Let's say you do your grocery shopping and leave the store with 5 bags of food. When you get to your car, one of the bags slips and falls to the ground. Unconcerned, you get into the car and drive off, leaving the fallen food behind.
Never, you say? Yet that is exactly what the average American family does every week.
Roughly 20% of the food we buy never gets eaten, according to the USDA. For a family of four, that comes to about $1,800 a year. In addition to the money you are throwing away, consider the resources wasted on producing that food, and the plastic packaging that ends up in landfills or, worse, dumped in the oceans. For example, producing a single pound of beef requires about the same amount of water as running your shower for 6 hours.
According to the National Resources Defense Council the reasons most commonly given for throwing away food include:
- Buying more than you need to "save money".
- Buying more than you need because smaller size packages were not available.
- An unplanned interruption left you without time to cook.
- You made too much when you did cook it.
- The food spoiled when you stored it.
Here are some tips for wasting less (and saving more).
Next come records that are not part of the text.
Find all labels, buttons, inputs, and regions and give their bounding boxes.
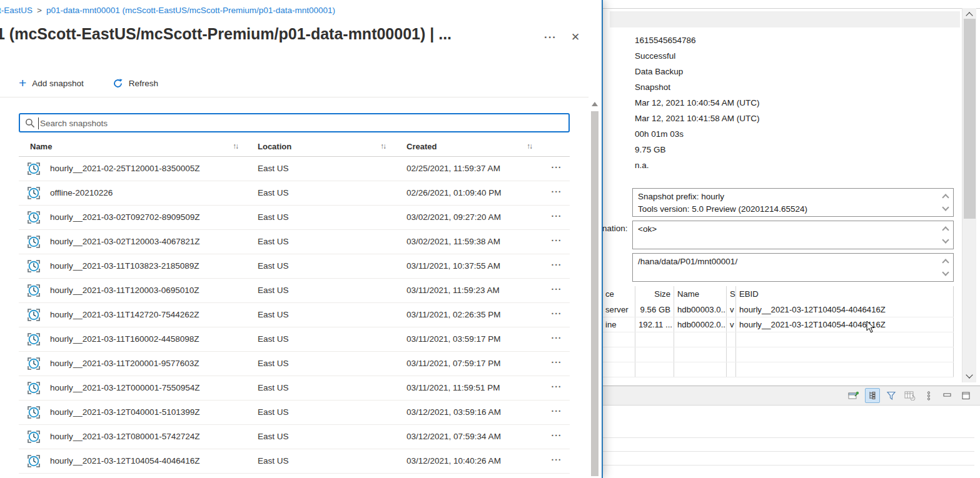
snapshot-name: hourly__2021-03-12T040001-5101399Z bbox=[50, 407, 200, 417]
table-row[interactable]: hourly__2021-02-25T120001-8350005Z East … bbox=[19, 157, 570, 181]
sort-icon[interactable]: ↑↓ bbox=[380, 142, 385, 151]
maximize-button[interactable] bbox=[959, 388, 974, 403]
refresh-icon bbox=[113, 78, 123, 89]
table-row[interactable]: hourly__2021-03-11T103823-2185089Z East … bbox=[19, 254, 570, 279]
page-title: 1 (mcScott-EastUS/mcScott-Premium/p01-da… bbox=[0, 25, 534, 43]
snapshot-clock-icon bbox=[26, 161, 41, 178]
add-snapshot-button[interactable]: + Add snapshot bbox=[19, 77, 84, 89]
close-icon[interactable]: ✕ bbox=[567, 29, 584, 46]
row-context-menu-button[interactable]: ··· bbox=[547, 357, 567, 367]
column-header-name[interactable]: Name bbox=[30, 142, 52, 151]
app-vertical-scrollbar[interactable] bbox=[962, 8, 976, 382]
scroll-spinner[interactable] bbox=[941, 255, 952, 280]
search-box[interactable] bbox=[19, 113, 570, 132]
table-row[interactable]: hourly__2021-03-12T000001-7550954Z East … bbox=[19, 376, 570, 401]
filter-button[interactable] bbox=[884, 388, 899, 403]
files-table-row[interactable]: ine 192.11 ... hdb00002.0... v hourly__2… bbox=[602, 317, 954, 332]
column-header-created[interactable]: Created bbox=[407, 142, 437, 151]
additional-information-textbox[interactable]: <ok> bbox=[632, 221, 954, 249]
refresh-button[interactable]: Refresh bbox=[113, 78, 158, 89]
table-row[interactable]: hourly__2021-03-11T142720-7544262Z East … bbox=[19, 303, 570, 327]
row-context-menu-button[interactable]: ··· bbox=[547, 455, 567, 465]
chevron-up-icon[interactable] bbox=[942, 226, 949, 233]
pin-view-button[interactable] bbox=[846, 388, 861, 403]
sort-icon[interactable]: ↑↓ bbox=[233, 142, 238, 151]
snapshot-location: East US bbox=[258, 188, 289, 197]
scroll-up-icon[interactable] bbox=[592, 102, 598, 106]
search-input[interactable] bbox=[40, 116, 540, 131]
chevron-down-icon[interactable] bbox=[942, 236, 949, 243]
breadcrumb-link-volume[interactable]: p01-data-mnt00001 (mcScott-EastUS/mcScot… bbox=[46, 6, 335, 15]
snapshot-name: hourly__2021-03-11T103823-2185089Z bbox=[50, 261, 199, 271]
row-line bbox=[602, 465, 974, 466]
view-menu-button[interactable] bbox=[921, 388, 936, 403]
table-row[interactable]: hourly__2021-03-11T120003-0695010Z East … bbox=[19, 279, 570, 303]
row-context-menu-button[interactable]: ··· bbox=[547, 284, 567, 294]
size-cell: 9.56 GB bbox=[635, 302, 674, 317]
col-service-fragment[interactable]: ce bbox=[602, 286, 635, 302]
divider bbox=[0, 97, 589, 97]
empty-row bbox=[602, 362, 954, 377]
table-row[interactable]: hourly__2021-03-11T160002-4458098Z East … bbox=[19, 327, 570, 352]
export-table-button[interactable] bbox=[902, 388, 917, 403]
list-scrollbar[interactable] bbox=[590, 99, 599, 478]
scrollbar-thumb[interactable] bbox=[964, 19, 976, 219]
row-context-menu-button[interactable]: ··· bbox=[547, 309, 567, 319]
snapshot-created: 03/11/2021, 03:59:17 PM bbox=[407, 334, 501, 344]
row-context-menu-button[interactable]: ··· bbox=[547, 211, 567, 221]
table-row[interactable]: hourly__2021-03-12T040001-5101399Z East … bbox=[19, 401, 570, 425]
detail-value: Data Backup bbox=[635, 64, 760, 79]
table-row[interactable]: hourly__2021-03-11T200001-9577603Z East … bbox=[19, 352, 570, 376]
detail-value: Successful bbox=[635, 48, 760, 64]
table-row[interactable]: hourly__2021-03-02T120003-4067821Z East … bbox=[19, 230, 570, 254]
hana-data-path: /hana/data/P01/mnt00001/ bbox=[638, 257, 737, 266]
minimize-button[interactable] bbox=[940, 388, 955, 403]
row-context-menu-button[interactable]: ··· bbox=[547, 236, 567, 246]
row-context-menu-button[interactable]: ··· bbox=[547, 382, 567, 392]
backup-info-textbox[interactable]: Snapshot prefix: hourly Tools version: 5… bbox=[632, 188, 954, 217]
col-name[interactable]: Name bbox=[674, 286, 727, 302]
scroll-spinner[interactable] bbox=[941, 222, 952, 247]
row-context-menu-button[interactable]: ··· bbox=[547, 260, 567, 270]
scroll-spinner[interactable] bbox=[941, 190, 952, 215]
more-options-button[interactable]: ··· bbox=[542, 29, 559, 46]
col-s[interactable]: S bbox=[727, 286, 736, 302]
table-row[interactable]: offline-20210226 East US 02/26/2021, 01:… bbox=[19, 181, 570, 206]
snapshot-clock-icon bbox=[26, 429, 41, 446]
snapshot-name: hourly__2021-03-11T142720-7544262Z bbox=[50, 310, 199, 319]
row-context-menu-button[interactable]: ··· bbox=[547, 406, 567, 416]
row-context-menu-button[interactable]: ··· bbox=[547, 162, 567, 172]
tree-view-button[interactable] bbox=[865, 388, 880, 403]
detail-value: n.a. bbox=[635, 157, 760, 173]
row-context-menu-button[interactable]: ··· bbox=[547, 431, 567, 441]
chevron-down-icon[interactable] bbox=[942, 204, 949, 211]
name-cell: hdb00003.0... bbox=[674, 302, 727, 317]
files-table-row[interactable]: server 9.56 GB hdb00003.0... v hourly__2… bbox=[602, 302, 954, 317]
column-header-location[interactable]: Location bbox=[258, 142, 291, 151]
files-table-header[interactable]: ce Size Name S EBID bbox=[602, 286, 954, 302]
row-context-menu-button[interactable]: ··· bbox=[547, 187, 567, 197]
col-size[interactable]: Size bbox=[635, 286, 674, 302]
scroll-down-icon[interactable] bbox=[966, 371, 972, 378]
detail-value: 9.75 GB bbox=[635, 142, 760, 157]
row-context-menu-button[interactable]: ··· bbox=[547, 333, 567, 343]
table-row[interactable]: hourly__2021-03-12T080001-5742724Z East … bbox=[19, 425, 570, 449]
table-row[interactable]: hourly__2021-03-12T104054-4046416Z East … bbox=[19, 449, 570, 474]
location-textbox[interactable]: /hana/data/P01/mnt00001/ bbox=[632, 253, 954, 282]
snapshot-location: East US bbox=[258, 407, 289, 417]
scroll-up-icon[interactable] bbox=[966, 12, 972, 19]
chevron-down-icon[interactable] bbox=[942, 269, 949, 276]
sort-icon[interactable]: ↑↓ bbox=[527, 142, 532, 151]
snapshot-location: East US bbox=[258, 237, 289, 246]
service-cell: ine bbox=[602, 317, 635, 332]
col-ebid[interactable]: EBID bbox=[736, 286, 954, 302]
snapshot-name: hourly__2021-03-11T200001-9577603Z bbox=[50, 359, 199, 368]
chevron-up-icon[interactable] bbox=[942, 194, 949, 201]
snapshot-location: East US bbox=[258, 261, 289, 271]
tree-view-icon bbox=[867, 391, 877, 401]
scrollbar-thumb[interactable] bbox=[591, 111, 599, 476]
breadcrumb: t-EastUS>p01-data-mnt00001 (mcScott-East… bbox=[0, 6, 335, 15]
chevron-up-icon[interactable] bbox=[942, 259, 949, 266]
table-row[interactable]: hourly__2021-03-02T092702-8909509Z East … bbox=[19, 206, 570, 230]
breadcrumb-link-account[interactable]: t-EastUS bbox=[0, 6, 33, 15]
1. Wasting less food begins before you even get to the grocery store. Live by the motto “Buy what you need, and eat what you buy.” Always have a meal plan and a list before going grocery shopping. Check your pantry and fridge before you head to the store to make sure you’re buying what you really need.
2. Shop more frequently and buy less each time. Yes, it can be a little less convenient than a weekly trip to the grocery, but your produce will be fresher and go farther than if stored in your refrigerator all week.
3. Cook more with frozen fruits and vegetables if you aren’t sure you’ll be able to use up fresh foods before they go bad. They are often more affordable than fresh and can be even more nutritious.
4. Keep you pantry well stocked with staples like rice, whole grains and pasta, beans, flour, and herbs and seasonings. A well-stocked pantry can be the secret to whipping up a tasty meal from food that would otherwise go to waste.
5. Be creative with leftovers. They can often be transformed into an entirely new meal. The internet is your friend here if you need ideas based on the ingredients you have. For example, check out all these recipes for leftover turkey.
6. Store food properly. Don't just shove it into the refrigerator wherever you see some space. Use your crisper drawers to regulate humidity and temperature. Here is a guide to proper food storage.
7. Don't obsess over expiration dates. For the most part these are not mandated by regulation or law and are only the manufacturer's suggestion for when the food is at peak quality. Food is generally safe and tastes fine well after its expiration date. If it isn't moldy and smells fine, it probably is.
8. Its easy to forget what you have in your freezer and then discover it there months or even years later. Make sure to see what is already there each time you add more. Food that is "freezer burned" is normally perfectly safe to eat but it may taste "off" so use it in stews and soups that you can season well.
9. Lunch on leftovers. This could literally be eating leftovers straight out of the fridge, or making a new meal that uses leftovers as ingredients. Cook a little extra with this in mind.
10. If produce is going bad faster than you can eat it, preserve it by freezing, blanching and/or dehydrating. Your preservation method will be different for the different foods you’re working with, and you might even have to do a combination of them to maintain quality.
The United States discards more food than any other country in the world: nearly 80 billion pounds every year. That’s estimated to be 20-40 percent of the entire US food supply, and equates to about 219 pounds of food waste per person. Reducing food waste by just one-third would be enough to feed all of the 42 million Americans who face food insecurity. We waste $144 billion of food every year just in our homes alone.
Time for all of us to be aware and do our part.